Sep 19, 2010
Artificial skin projects could restore feeling to wearers of prosthetic limbs
Research groups at Stanford University and the University of California at Berkeley are developing sensor-based artificial skin that could provide prosthetic and robotic limbs with a realistic sense of touch. Stanford's project is based on organic electronics and is capable of detecting the weight of a fly upon the artificial skin, according to Zhenan Bao, professor of chemical engineering at Stanford.
The highly sensitive surfaces could also help robots pick up delicate objects without breaking them, improve surgeons' control over tools used for minimally invasive surgery, and increase efficiency of touch screen devices, she noted.
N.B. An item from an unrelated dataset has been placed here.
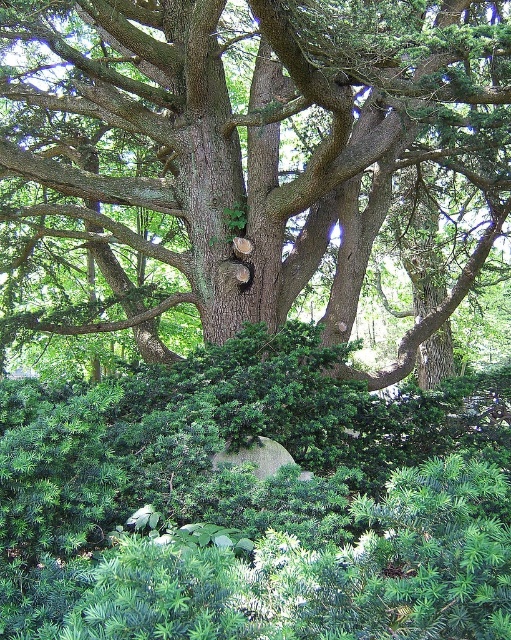 You are standing in front of a large tree with a rough trunk and a dense canopy. There is a point marked at coordinates [256,502]. What is located at that point?

At point [256,502] lies green needle like bush at center. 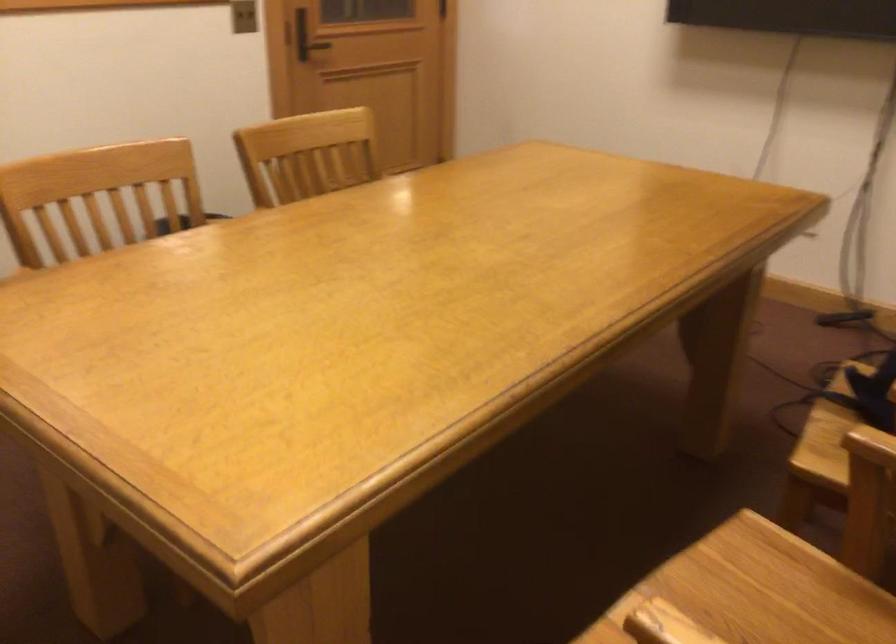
Meanwhile, UC Berkeley's "e-skin" uses low-power, integrated arrays of nanowire transistors, according to UC Berkeley Professor of Electrical Engineering and Computer Science Ali Javey.
Thus far, the skin, the first ever made out of inorganic single crystalline semiconductors, is able to detect pressure equivalent to the touch of a keyboard. "It's a technique that can be potentially scaled up," said study lead author Kuniharu Takei, post-doctoral fellow in electrical engineering and computer sciences at UC Berkeley. "The limit now to the size of the e-skin we developed is the size of the processing tools we are using."